California’s August Complex Wildfires Are Officially Declared Modern History’s First-Ever “Gigafire”

What does this unnerving revelation mean for the future of our planet?

Here+is+an+image+of+the+California+wildfires+burning+in+between+Joshua+Tree+National+Park+and+Los+Angeles+during+this+past+summer+of+2020.+

Photo by Patrick Campanale/Unsplash

Here is an image of the California wildfires burning in between Joshua Tree National Park and Los Angeles during this past summer of 2020.

One million acres. This is an amount of land five times greater than New York City. 

That is how large the August Complex Wildfire, which raged in California from August 18th through November 12th, 2020, when it was finally 100% contained.
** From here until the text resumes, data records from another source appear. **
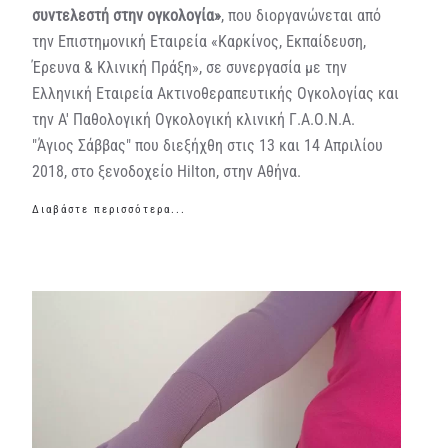
συντελεστή στην ογκολογία»
, που διοργανώνεται από
την Επιστημονική Εταιρεία «Καρκίνος, Εκπαίδευση,
Έρευνα & Κλινική Πράξη», σε συνεργασία με την
Ελληνική Εταιρεία Ακτινοθεραπευτικής Ογκολογίας και
την A' Παθολογική Ογκολογική κλινική Γ.Α.Ο.Ν.Α.
"Άγιος Σάββας" που διεξήχθη στις 13 και 14 Απριλίου
2018, στο ξενοδοχείο Hilton, στην Αθήνα.
Διαβάστε περισσότερα...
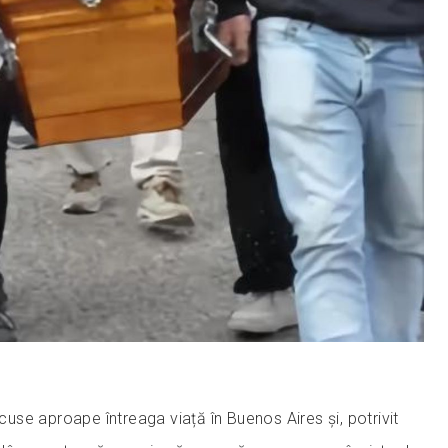
ecuse aproape întreaga viață în Buenos Aires și, potrivit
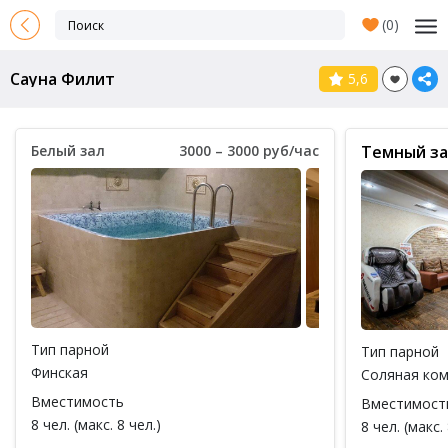
(
0
)
Сауна Филит
5,6
Белый зал
3000 – 3000 руб/час
Темный з
Тип парной
Тип парной
Финская
Соляная ко
Вместимость
Вместимост
8 чел. (макс. 8 чел.)
8 чел. (макс. 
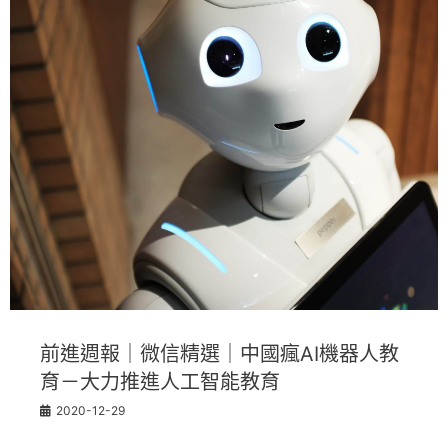
前進週報｜微信精選｜中國瘋AI機器人教
育－大力推進人工智能教育
2020-12-29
As of last month, experts officially declared the fire to have reached “gigafire” status – an occurrence that has not occurred in centuries. This alarming milestone is an eye-opening indication that drastic changes must be taken concerning the actions that we need to take against climate change. 

The August Complex Fires began on August 18th, 2020, after an extremely severe lightning storm ravaged Northern California, igniting countless wildfires throughout the region. Over the next four days, over 12,000 lightning strikes were reported, sparking more than 300 blazes, altogether burning through hundreds of thousands acres of land.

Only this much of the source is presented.